C array = array faster than memcpy()

Question

I have a piece of C code which I am trying to optimise which involves setting an array a to b. I am currently using memcpy to achieve this, and it works, however it's not fast enough. I.e.

double a[4] = {1.0, 2.0, 3.0, 4.0};
double b[4];
memcpy(b, a, sizeof(a));

This is a basic example, my program is similar but uses up to 9000 doubles. I know that the use of pointers can save a lot of time, but I'm not sure how to do it. You're help is greatly appreciated.

EDIT: I don't need to keep the a array, that can be discarded. I just need to transfer from a to b.

If you're copying the data, you're copying the data. I'd be surprised if it were easy to beat `memcpy` at that. — Daniel Fischer, May 21 '13 at 08:27
array object are evaluated like pointers in the memcpy function. Using pointers in memcpy will not make difference — MOHAMED, May 21 '13 at 08:28
@Nicholas Cooke I can not think of anything better than copying each element, if as the end result you need two copies of the data. — Kraken, May 21 '13 at 08:29
You should look at your design to see if all that copying is strictly necessary in the first place. — Paul R, May 21 '13 at 08:29
possible duplicate of [Very fast memcpy for image processing?](http://stackoverflow.com/questions/1715224/very-fast-memcpy-for-image-processing) — huon, May 21 '13 at 08:31
If `a` isn't required after the copy, but you need to transfer from `a` to `b`, why not use `a` instead of `b`? — jogojapan, May 21 '13 at 08:34
Thanks guys! I agree there has to be a better way of doing it in my program but I just wanted to check. I heard somewhere that if there was a pointer to the arrays I could set the pointer to array a equal to the pointer to array b and access the data through the pointers in which case no data has to be transferred, I just wasn't sure how to do it. — Nicholas Cooke, May 21 '13 at 08:37
@jogojapan letter in the program I use the values in b to determine new values for a.
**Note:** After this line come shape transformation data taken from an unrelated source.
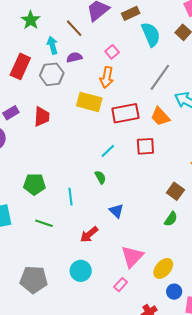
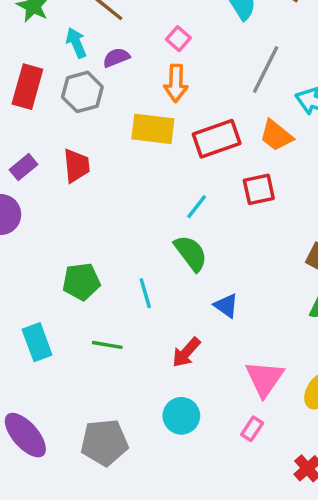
green semicircle: (100, 177) -> (191, 253), size x1.6

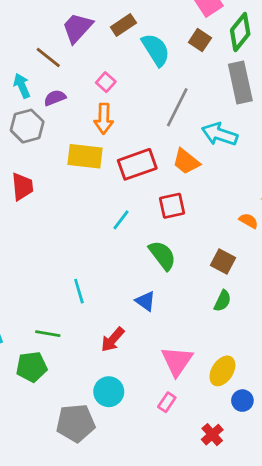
green semicircle: (191, 253) -> (162, 255), moved
green pentagon: (81, 282) -> (32, 367), moved
gray pentagon: (104, 442) -> (76, 423), moved

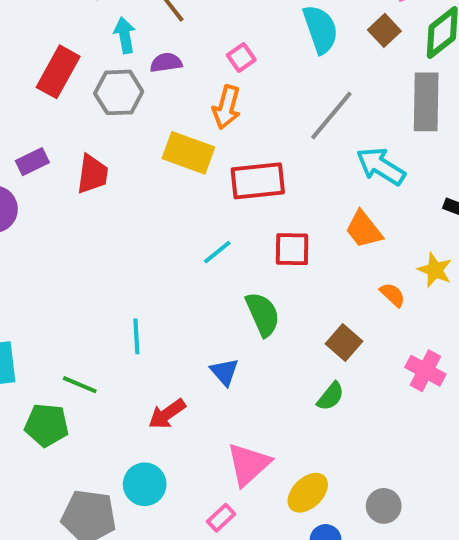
orange trapezoid: (186, 161) -> (364, 230), moved

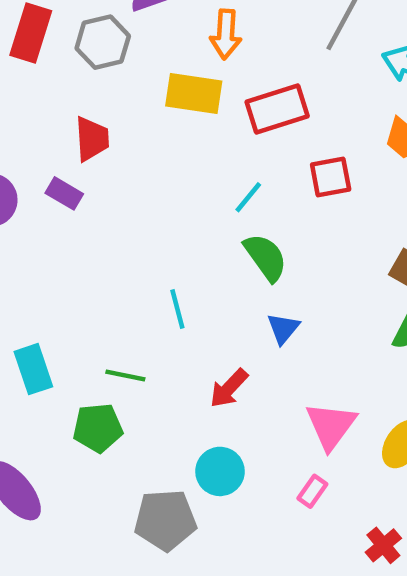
purple rectangle: (32, 162) -> (64, 193), moved, turned 68
green semicircle: (263, 314) -> (266, 257), moved
blue triangle: (224, 372) -> (283, 328), turned 32

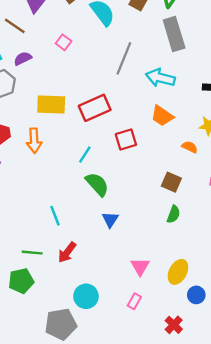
orange arrow: (226, 34) -> (34, 141), moved
red arrow: (229, 388) -> (67, 252), moved
pink triangle: (331, 426) -> (140, 267), size x0.7

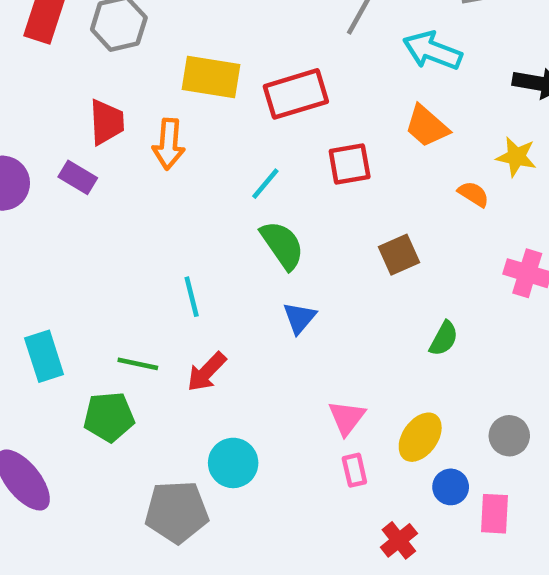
brown square: (171, 182) -> (399, 255), moved, turned 36
green semicircle: (173, 214) -> (444, 338), moved
pink rectangle: (134, 301) -> (354, 470), moved, turned -49

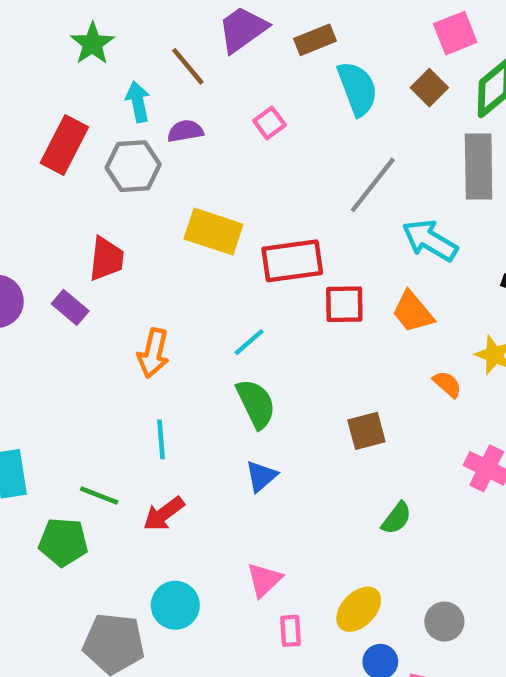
orange arrow: (169, 144) -> (153, 353), moved
red square: (350, 164) -> (344, 304), moved
pink triangle: (347, 418) -> (264, 580), moved

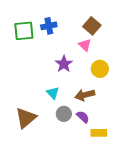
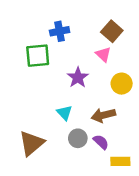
green square: (24, 31) -> (38, 56), moved

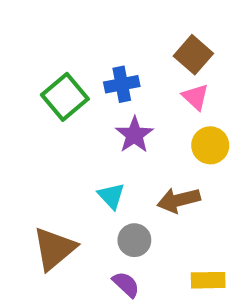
blue cross: (60, 31) -> (122, 84), moved
pink triangle: (103, 54) -> (195, 97), moved
green square: (38, 56) -> (65, 97), turned -35
purple semicircle: (101, 142) -> (126, 284), moved

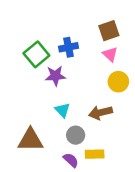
brown square: (193, 55) -> (109, 31), turned 30
purple star: (134, 135) -> (55, 76), moved, turned 30
brown triangle: (54, 249) -> (30, 140), turned 40
yellow rectangle: (208, 280) -> (95, 154), moved

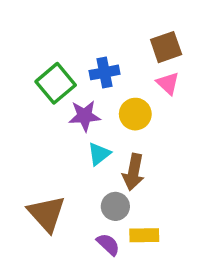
yellow circle: (118, 82) -> (135, 114), moved
cyan triangle: (63, 110) -> (99, 154), moved, turned 35
brown arrow: (101, 113) -> (133, 172), moved, turned -65
brown triangle: (30, 140) -> (47, 214), turned 48

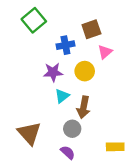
brown square: (166, 47) -> (91, 29), moved
green square: (56, 83) -> (34, 20), moved
pink triangle: (168, 83) -> (105, 52), turned 35
yellow rectangle: (144, 235) -> (115, 147), moved

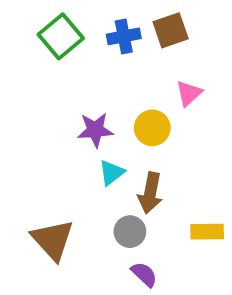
brown square: (91, 29) -> (171, 30), moved
blue cross: (65, 45) -> (124, 36), moved
yellow rectangle: (115, 147) -> (207, 232), moved
purple semicircle: (68, 152) -> (144, 274), moved

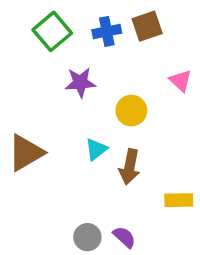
pink triangle: (189, 93) -> (181, 81), moved, turned -35
purple star: (95, 130) -> (80, 82), moved
gray circle: (130, 232) -> (87, 237), moved
brown triangle: (53, 240) -> (26, 153), moved, turned 42

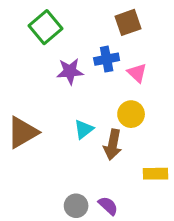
blue cross: (107, 31) -> (107, 59), moved
pink triangle: (181, 81) -> (137, 73), moved
yellow circle: (131, 111) -> (131, 114), moved

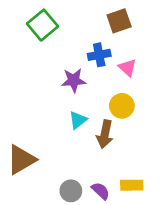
purple star: (70, 71) -> (74, 80), moved
brown triangle: (23, 132) -> (21, 160), moved
yellow rectangle: (155, 174) -> (132, 185), moved

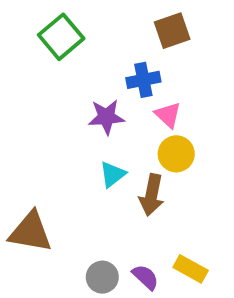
pink triangle: (128, 68) -> (168, 115), moved
brown triangle: (21, 160) -> (30, 232), turned 40
yellow rectangle: (132, 185) -> (191, 269), turned 30

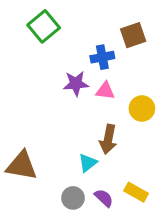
brown square: (172, 31) -> (133, 35), moved
pink triangle: (168, 115) -> (105, 91), moved, turned -36
yellow circle: (176, 154) -> (142, 108), moved
cyan triangle: (113, 174) -> (88, 163), moved

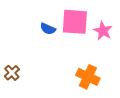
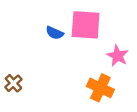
pink star: (103, 31) -> (118, 56), moved

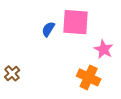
blue semicircle: (55, 33) -> (48, 29), turned 98

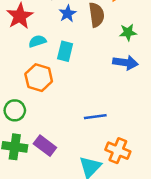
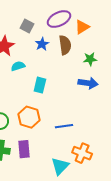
cyan rectangle: (65, 51) -> (40, 85), moved
orange hexagon: (39, 78) -> (29, 117), moved
purple rectangle: (45, 146) -> (24, 149), turned 48

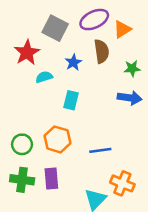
gray square: (27, 26) -> (55, 28), size x1.5
blue star: (42, 44) -> (73, 62), moved

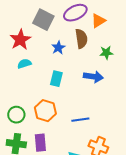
cyan semicircle: (44, 77) -> (24, 64), moved
blue arrow: (130, 98) -> (93, 77), moved

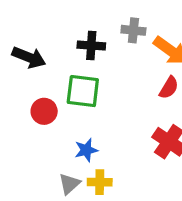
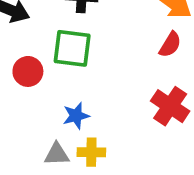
gray triangle: (69, 184) -> (57, 154), turned 40

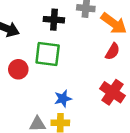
blue star: (76, 116) -> (63, 99), moved

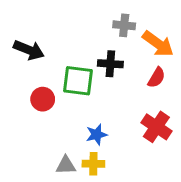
black cross: (54, 20) -> (110, 64), moved

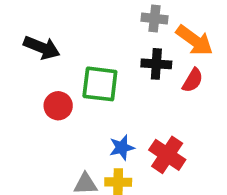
black cross: (110, 64) -> (156, 64), moved
red cross: (156, 127) -> (167, 155), moved

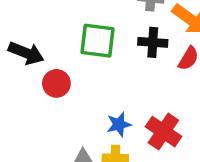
black arrow: (42, 48) -> (26, 53), moved
green square: (100, 84) -> (97, 41), moved

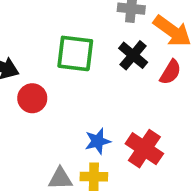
black cross: (153, 42) -> (133, 55), turned 36

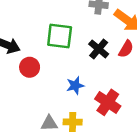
black cross: (133, 55) -> (99, 49), moved
blue star: (98, 141) -> (75, 85), moved

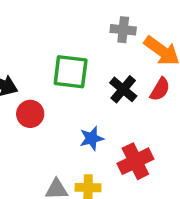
red cross: (108, 102) -> (135, 161), turned 30

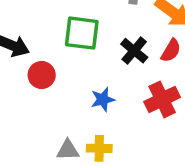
red cross: (135, 161) -> (162, 99), moved

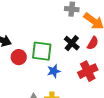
green square: (82, 33) -> (42, 51), moved

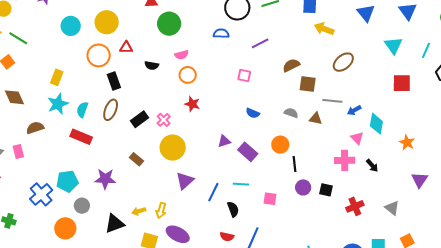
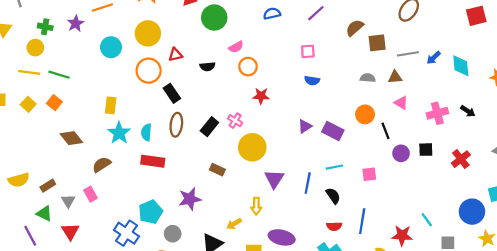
blue semicircle: (253, 113) -> (312, 81), moved
pink triangle: (357, 138) -> (401, 103), moved
yellow arrow: (161, 211) -> (256, 206), moved

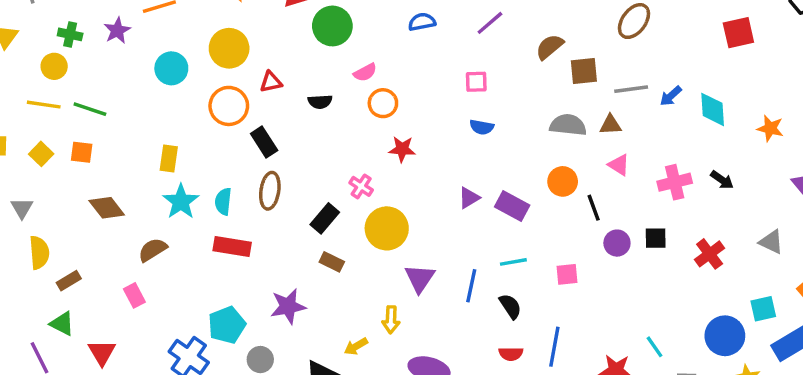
gray semicircle: (368, 78) -> (568, 125), size x1.5
orange square: (54, 103) -> (82, 152), turned -32
black rectangle: (209, 127) -> (325, 218), moved
yellow semicircle: (19, 180) -> (39, 253), moved, turned -80
gray triangle: (68, 201) -> (22, 208), moved

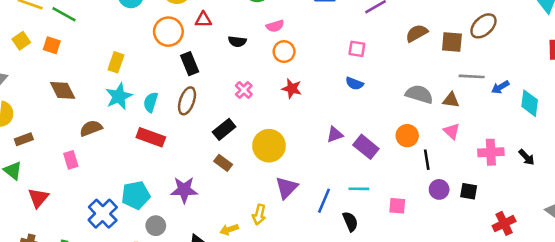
brown square: (584, 71) -> (452, 42), moved
pink cross: (361, 186) -> (244, 90), moved
red cross: (710, 254) -> (504, 223), moved

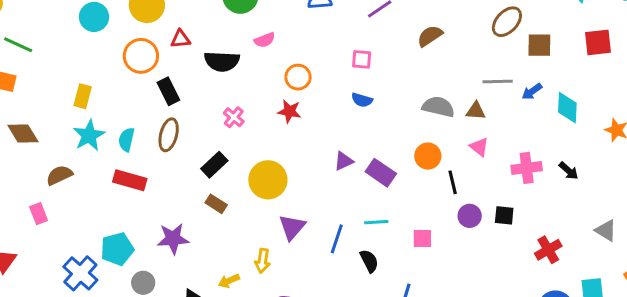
black semicircle: (237, 41) -> (222, 61), size x1.6
brown square: (452, 42) -> (539, 45), moved
orange circle: (284, 52) -> (298, 77), moved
It goes through a while loop checking for a convergence in data. — Nicholas Cooke, May 21 '13 at 08:39
@JimBalter does this mean if I do something like b[0] = 1 it will change for both a and b or just b? And vice versa if I then change a value of a later will it be different in b? — Nicholas Cooke, May 21 '13 at 08:45
Yes, but I wrote that before you clarified. (Clarifying your needs helps a lot at SO.) See my answer below. — Jim Balter, May 21 '13 at 08:49
Nicholas, I've completely revamped my answer, having finally grasped, I think, what you're trying to do. Take a look, it may be just what you want. — Jim Balter, May 21 '13 at 08:58
@NicholasCooke A lot depends on how exactly the while loop operates. E.g. if it determines new values of `a[i]`, for `i` from 0 to N, and each computation of `a[i]` makes use of the old values of `a[j]` for `j=i`), then you could solve your problem by computing the new values from right to left (i.e. for `i` from N to 0, counting downwards). But that's just an example. My point is there may be ways to code the while loop such that no actual copy of `a` is required. — jogojapan, May 21 '13 at 09:04
@jogojapan unfortunately it relies on j < i and >= i. For this case that won't work, but thanks! — Nicholas Cooke, May 21 '13 at 09:14
@jogojapan That's clever, but actually there's no need to do a copy regardless of which way things go ... see my answer. — Jim Balter, May 21 '13 at 09:25
Yes, true -- or maybe not, depending on what exactly happens in the while loop. It may use some of the newly generated values and some of the old ones. Anyway, I just think it's important to discuss the actual algorithm rather than merely the optimization of the copy itself (as of course you also said earlier). — jogojapan, May 21 '13 at 09:33
@NicholasCooke This language doesn't have a concept of speed... It's your implementation that introduces speed: Your computer, your OS, your compiler and your library. Stop confusing implementation with specification. — autistic, May 21 '13 at 15:29
@undefinedbehaviour I was asking what is a better way to achieve the same functionality with memcpy but faster. By using a pointer swap as suggested in the accepted answer I was able to make my solution faster. I don't know where the confusion is. — Nicholas Cooke, May 22 '13 at 02:41
@NicholasCooke Do you suppose some implementations might be faster at speaking/reading languages than others? Why wouldn't it make sense to attach speed to the meaning of a language? — autistic, May 22 '13 at 02:55

score 8 · Answer 1 · edited Jun 20 '20 at 09:12

If memcpy() does not work, you are stuck. The memcpy() function, for large operands, is memory-bound so it is impossible^* to beat it. The only option is to redesign your program so it does not need to copy the arrays.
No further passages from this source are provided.